È interessante, per la costruzione e la definizione del mito, l’opera Eldorado nel pantano[12] in cui l’autore si sofferma sulle varie fasi del mito fino ad una delle ultime spedizioni, organizzata nella terra dei Mojos (attuale Bolivia orientale), luogo caratterizzato da pianure inondate, per molti mesi, dai fiumi. Giunti in questi luoghi, i colonizzatori trovarono gente poverissima che possedeva a malapena le risorse necessarie per sopravvivere. Come afferma Massimo Livi Bacci: «gli spagnoli cercavano l’oro e trovarono un pantano».[13]
L’Eldorado, infine, deve essere opportunamente inteso come un archetipo della conquista, nel senso che la collocazione e proiezione della sua esistenza nel Nuovo Mondo si incontravano con una duplice esigenza: da un lato, quella di giustificare il processo di sottomissione e schiavizzazione messo in atto dai conquistadores, che si sentivano legittimati a impossessarsi della presunta ricchezza altrui su basi antropologiche e dottrinali del tutto infondate, ma sostenute con vigore; dall’altro, quella di costruire un mondo coerente con la propria cultura e in grado di soddisfare la sete di ricchezza di quanti, partiti dalla madrepatria in cerca di prosperità, chiedevano un riscontro concreto.
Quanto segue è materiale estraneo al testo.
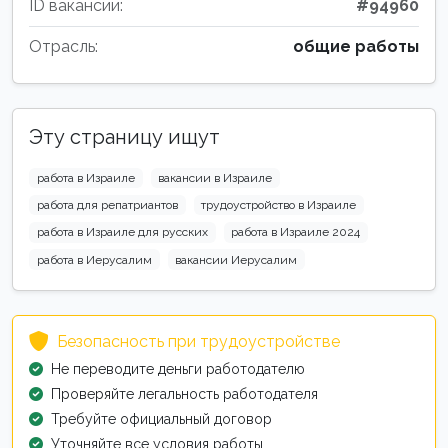
ID вакансии:
#94960
Отрасль:
общие работы
Эту страницу ищут
работа в Израиле
вакансии в Израиле
работа для репатриантов
трудоустройство в Израиле
работа в Израиле для русских
работа в Израиле 2024
работа в Иерусалим
вакансии Иерусалим
Безопасность при трудоустройстве
Не переводите деньги работодателю
Проверяйте легальность работодателя
Требуйте официальный договор
Уточняйте все условия работы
La curiosità nei confronti di questo luogo fantastico funzionò da incentivo, attirando avventurieri, esploratori, aristocratici e muovendo copiosi finanziamenti di viaggi progettati proprio col fine di trovare la sede di Eldorado.[14]
Il mito, infine, è divenuto tanto famoso da ispirare la cinematografia contemporanea: tantissimi film raccontano l’ambivalenza di un sogno dai confini labili, vano e affascinante allo stesso tempo.
[1] Eduardo Galeano
[2] https://www.treccani.it/vocabolario/eldorado/[3] Palacios Marco, Safford Frank, Colombia país fragmentado, sociedad dividida. Su historia, Editorial Norma, 2002, p. 42.
[4] La cultura Muisca ebbe come epicentro la Cordigliera Orientale delle Ande colombiane. Per termini come Zipa cfr. Palacios M., Safford F., Colombia país fragmentado, sociedad dividida. Su historia, Editorial Norma, 2002, p. 43.
[5] Coricelli Michela, su Avvenire, 18 marzo 2013.
[6] https://www.sapere.it/sapere/approfondimenti/storia/antichi-imperi-america/civilta-delle-ande/incas/incas-eldorado.html[7] Coricelli Michela, cit. su Avvenire.
[8] Livi Bacci Massimo, Eldorado nel pantano, Oro, schiavi e anime tra le Ande e l’Amazzonia, il Mulino, 2008, p.8.
[9] https://www.bbc.com/news/av/magazine-20978224[10] Todorov Cvetan, La conquête de l’Amérique. La question de l’autre, Einaudi, 1998, p. 29.
[11] Ibidem.
[12] Livi Bacci Massimo, Eldorado nel pantano, Oro, schiavi e anime tra le Ande e l’Amazzonia, il Mulino, 2008.
[13] Ivi, p. 8.
[14] Von Hagen Victor, L’eldorado, sulle tracce dell’uomo d’oro, introduzione, Rizzoli, 2000.